§ **About this task**
Restate, exactly and without pictures, the lines from the start of the listing below through the line holding "Your name will".

§ **Material supplied**

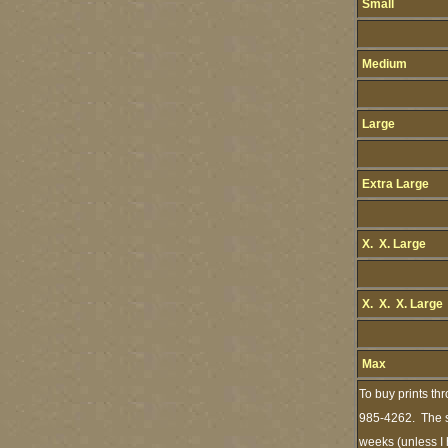
Small
Medium
Large
Extra Large
X. X. Large
X. X. X. Large
Max
To buy prints th
985-4262. The st
weeks (unless I 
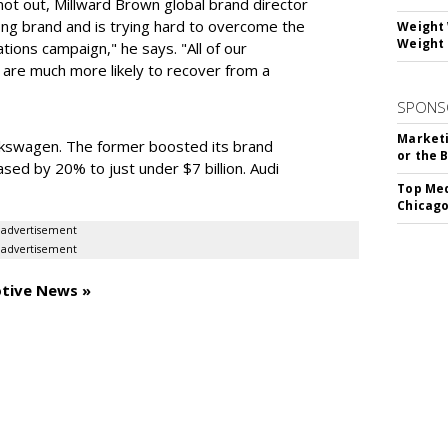
 not out, Millward Brown global brand director
rong brand and is trying hard to overcome the
Weight 
Weight 
ons campaign," he says. "All of our
are much more likely to recover from a
SPONS
Marketi
kswagen. The former boosted its brand
or the 
ased by 20% to just under $7 billion. Audi
Top Med
Chicago
advertisement
advertisement
otive News »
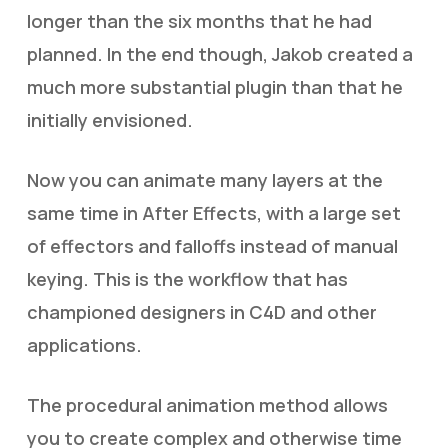
longer than the six months that he had
planned. In the end though, Jakob created a
much more substantial plugin than that he
initially envisioned.
Now you can animate many layers at the
same time in After Effects, with a large set
of effectors and falloffs instead of manual
keying. This is the workflow that has
championed designers in C4D and other
applications.
The procedural animation method allows
you to create complex and otherwise time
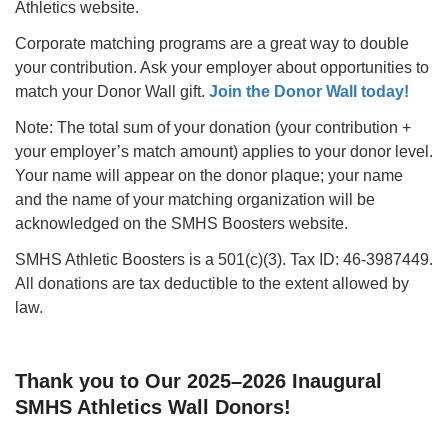
Athletics website.
Corporate matching programs are a great way to double
your contribution. Ask your employer about opportunities to
match your Donor Wall gift.
Join the Donor Wall today!
Note: The total sum of your donation (your contribution +
your employer’s match amount) applies to your donor level.
Your name will appear on the donor plaque; your name
and the name of your matching organization will be
acknowledged on the SMHS Boosters website.
SMHS Athletic Boosters is a 501(c)(3). Tax ID: 46-3987449.
All donations are tax deductible to the extent allowed by
law.
Thank you to Our 2025–2026 Inaugural
SMHS Athletics Wall Donors!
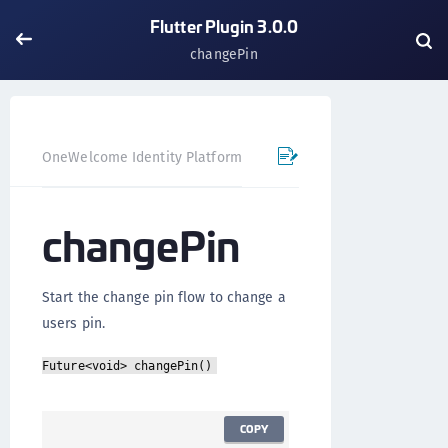
Flutter Plugin 3.0.0
changePin
OneWelcome Identity Platform
Mobile SDK
Flutter Pl
changePin
Start the change pin flow to change a
users pin.
Future<void> changePin()
COPY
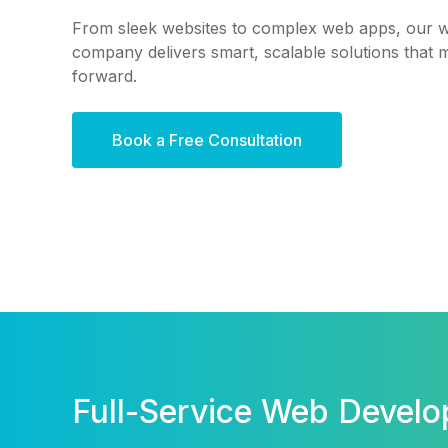
From sleek websites to complex web apps, our 
company delivers smart, scalable solutions that
forward.
Book a Free Consultation
Full-Service Web Devel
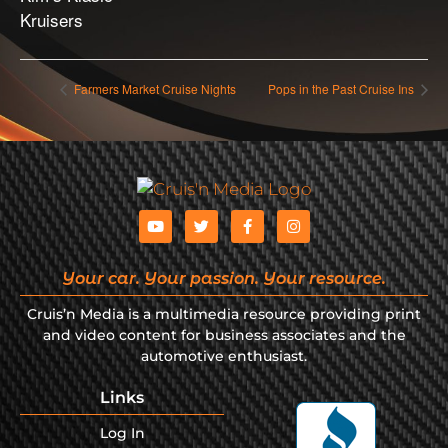
Kruisers
Farmers Market Cruise Nights
Pops in the Past Cruise Ins
Your car. Your passion. Your resource.
Cruis’n Media is a multimedia resource providing print
and video content for business associates and the
automotive enthusiast.
Links
Log In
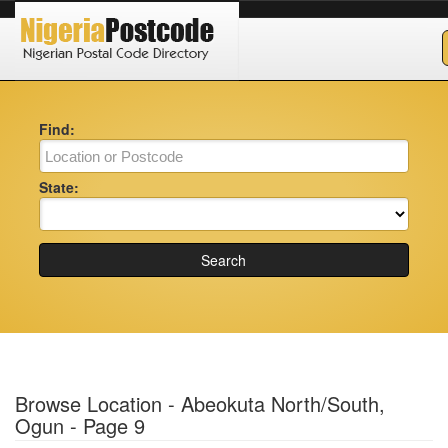
Find:
State:
Search
Browse Location - Abeokuta North/South,
Ogun - Page 9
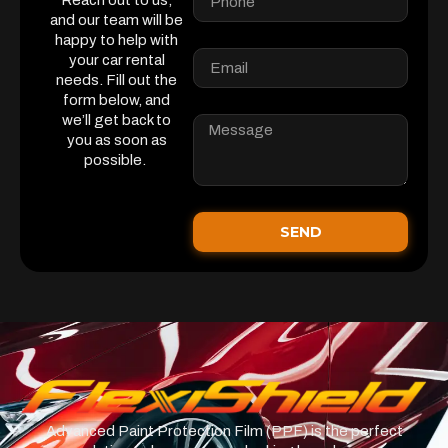
Reach out to us,
and our team will be
happy to help with
your car rental
needs. Fill out the
form below, and
we’ll get back to
you as soon as
possible.
SEND
Advanced Paint Protection Film (PPF) is the perfect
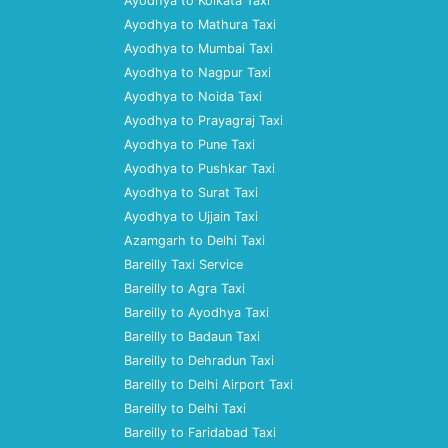
Ayodhya to Kolkata Taxi
Ayodhya to Mathura Taxi
Ayodhya to Mumbai Taxi
Ayodhya to Nagpur Taxi
Ayodhya to Noida Taxi
Ayodhya to Prayagraj Taxi
Ayodhya to Pune Taxi
Ayodhya to Pushkar Taxi
Ayodhya to Surat Taxi
Ayodhya to Ujjain Taxi
Azamgarh to Delhi Taxi
Bareilly Taxi Service
Bareilly to Agra Taxi
Bareilly to Ayodhya Taxi
Bareilly to Badaun Taxi
Bareilly to Dehradun Taxi
Bareilly to Delhi Airport Taxi
Bareilly to Delhi Taxi
Bareilly to Faridabad Taxi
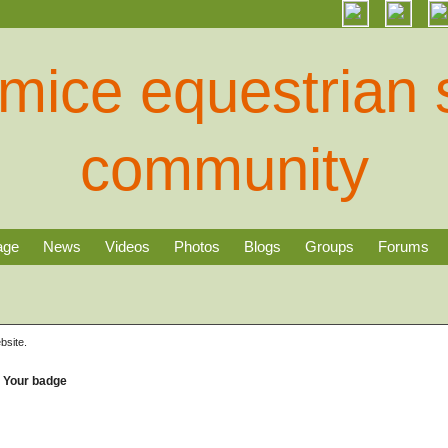
age
News
Videos
Photos
Blogs
Groups
Forums
bsite.
Your badge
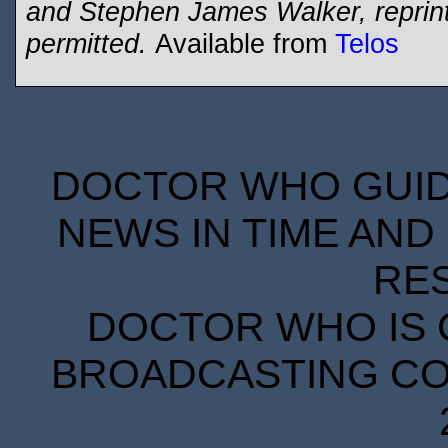
and Stephen James Walker, reprinte
permitted.
Available from
Telos
DOCTOR WHO GUIDE
NEWS IN TIME AND 
RE
DOCTOR WHO IS 
BROADCASTING COR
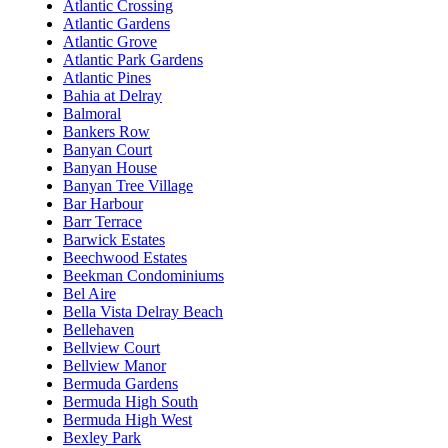
Atlantic Crossing
Atlantic Gardens
Atlantic Grove
Atlantic Park Gardens
Atlantic Pines
Bahia at Delray
Balmoral
Bankers Row
Banyan Court
Banyan House
Banyan Tree Village
Bar Harbour
Barr Terrace
Barwick Estates
Beechwood Estates
Beekman Condominiums
Bel Aire
Bella Vista Delray Beach
Bellehaven
Bellview Court
Bellview Manor
Bermuda Gardens
Bermuda High South
Bermuda High West
Bexley Park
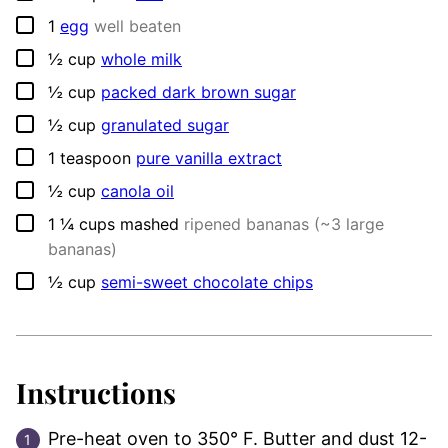
▢
1
egg
well beaten
▢
½
cup
whole milk
▢
½
cup
packed dark brown sugar
▢
½
cup
granulated sugar
▢
1
teaspoon
pure vanilla extract
▢
½
cup
canola oil
▢
1 ¼
cups
mashed
ripened bananas (~3 large
bananas)
▢
½
cup
semi-sweet chocolate chips
Instructions
Pre-heat oven to 350° F. Butter and dust 12-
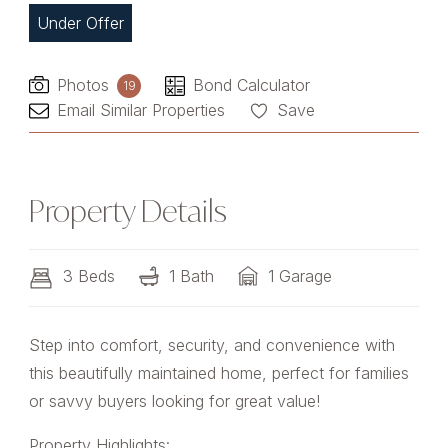
Under Offer
Photos
Bond Calculator
19
Email Similar Properties
Save
Property Details
3 Beds
1 Bath
1 Garage
Step into comfort, security, and convenience with
this beautifully maintained home, perfect for families
or savvy buyers looking for great value!
Property Highlights:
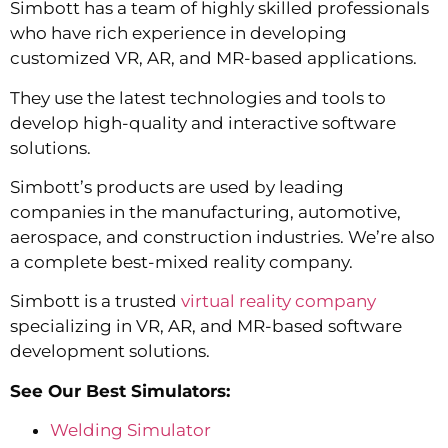
Simbott has a team of highly skilled professionals
who have rich experience in developing
customized VR, AR, and MR-based applications.
They use the latest technologies and tools to
develop high-quality and interactive software
solutions.
Simbott’s products are used by leading
companies in the manufacturing, automotive,
aerospace, and construction industries. We’re also
a complete best-mixed reality company.
Simbott is a trusted
virtual reality company
specializing in VR, AR, and MR-based software
development solutions.
See Our Best Simulators:
Welding Simulator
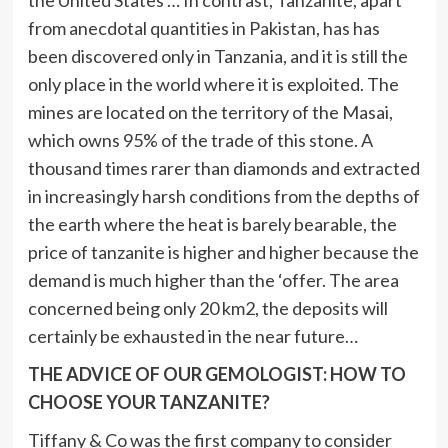
the United States … In contrast, Tanzanite, apart
from anecdotal quantities in Pakistan, has has
been discovered only in Tanzania, and it is still the
only place in the world where it is exploited. The
mines are located on the territory of the Masai,
which owns 95% of the trade of this stone. A
thousand times rarer than diamonds and extracted
in increasingly harsh conditions from the depths of
the earth where the heat is barely bearable, the
price of tanzanite is higher and higher because the
demand is much higher than the ‘offer. The area
concerned being only 20 km2, the deposits will
certainly be exhausted in the near future…
THE ADVICE OF OUR GEMOLOGIST: HOW TO
CHOOSE YOUR TANZANITE?
Tiffany & Co was the first company to consider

§ **Task output**
Small
Medium
Large
Extra Large
X. X. Large
X. X. X. Large
Max
To buy prints th
985-4262. The st
weeks (unless I 
 not out, Millward Brown global brand director
rong brand and is trying hard to overcome the
Weight 
Weight 
ons campaign," he says. "All of our
are much more likely to recover from a
SPONS
Marketi
kswagen. The former boosted its brand
or the 
ased by 20% to just under $7 billion. Audi
Top Med
Chicago
advertisement
advertisement
otive News »
longer than the six months that he had
planned. In the end though, Jakob created a
much more substantial plugin than that he
initially envisioned.
Now you can animate many layers at the
same time in After Effects, with a large set
of effectors and falloffs instead of manual
keying. This is the workflow that has
championed designers in C4D and other
applications.
The procedural animation method allows
you to create complex and otherwise time
Athletics website.
Corporate matching programs are a great way to double
your contribution. Ask your employer about opportunities to
match your Donor Wall gift.
Join the Donor Wall today!
Note: The total sum of your donation (your contribution +
your employer’s match amount) applies to your donor level.
Your name will appear on the donor plaque; your name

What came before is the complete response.